Il «sistema Mose» è davvero il paradigma delle larghe intese che in tutto il Veneto hanno espropriato la gestione di urbanistica, finanziamenti e lavori pubblici. Galan resta il bersaglio grosso: adesso arrivano anche i dettagli della compravendita con don Pierino Gelmini della tenuta di 400 ettari a Casola Valsenio sull’Appennino tosco-emiliano, mentre la Guardia di Finanza scandaglia il business del gas nelle scatole cinesi architettate nello studio commercialisti Penso & Venuti…

Intanto la Corte dei Conti ha appena spedito l’avviso di messa in mora a una quarantina di dirigenti, che devono restituire 12,6 milioni di euro.
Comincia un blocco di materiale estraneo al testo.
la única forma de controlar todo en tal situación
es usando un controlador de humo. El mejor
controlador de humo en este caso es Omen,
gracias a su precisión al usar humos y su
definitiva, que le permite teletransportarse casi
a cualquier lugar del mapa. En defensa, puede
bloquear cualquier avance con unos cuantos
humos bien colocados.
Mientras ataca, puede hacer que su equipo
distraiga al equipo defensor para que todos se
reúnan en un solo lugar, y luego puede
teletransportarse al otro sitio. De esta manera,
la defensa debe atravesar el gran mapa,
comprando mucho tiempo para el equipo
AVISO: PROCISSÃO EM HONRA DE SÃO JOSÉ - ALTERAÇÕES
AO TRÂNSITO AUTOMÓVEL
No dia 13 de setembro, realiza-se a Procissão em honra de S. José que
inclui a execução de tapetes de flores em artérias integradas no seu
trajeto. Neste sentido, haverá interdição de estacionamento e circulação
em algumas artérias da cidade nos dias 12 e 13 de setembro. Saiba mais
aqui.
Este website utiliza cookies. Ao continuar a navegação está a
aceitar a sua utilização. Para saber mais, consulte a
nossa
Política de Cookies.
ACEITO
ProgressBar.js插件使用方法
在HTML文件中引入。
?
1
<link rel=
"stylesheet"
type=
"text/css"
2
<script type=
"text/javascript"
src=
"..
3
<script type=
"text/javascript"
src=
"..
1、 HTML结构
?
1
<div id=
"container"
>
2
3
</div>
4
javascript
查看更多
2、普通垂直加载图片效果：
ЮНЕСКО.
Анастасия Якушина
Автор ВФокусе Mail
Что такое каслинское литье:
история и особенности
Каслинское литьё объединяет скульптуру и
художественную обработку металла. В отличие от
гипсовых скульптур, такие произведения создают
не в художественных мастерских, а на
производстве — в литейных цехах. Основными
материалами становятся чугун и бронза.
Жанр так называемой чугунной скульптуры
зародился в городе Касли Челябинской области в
A cominciare dall’ex dg dell’Azienda ospedaliera di Padova Adriano Cestrone e da quello attuale dell’Usl 16 Urbano Brazzale sono chiamati a rispondere delle irregolarità del maxi-appalto per il centro di cottura di Serenissima Ristorazione, l’azienda vicentina che fornisce anche i pasti ai pellegrini del Vaticano.

E come a Venezia («connessa» con Chisso nell’inchiesta Mose), l’impresa edile Carron lavora a pieno regime con l’Università di Padova. Ha appena realizzato l’ampliamento dell’Orto Botanico che permette di «coltivare» il fronte Expo 2015. E già pensa al cantiere dell’appalto da 25 milioni per la rigenerazione dell’ex ospedale geriatrico come «polo umanistico» dell’Ateneo.

Nota bene:

L’articolo è stato editato nella sua forma originale a seguito di una richiesta di avvalersi del diritto all’oblio.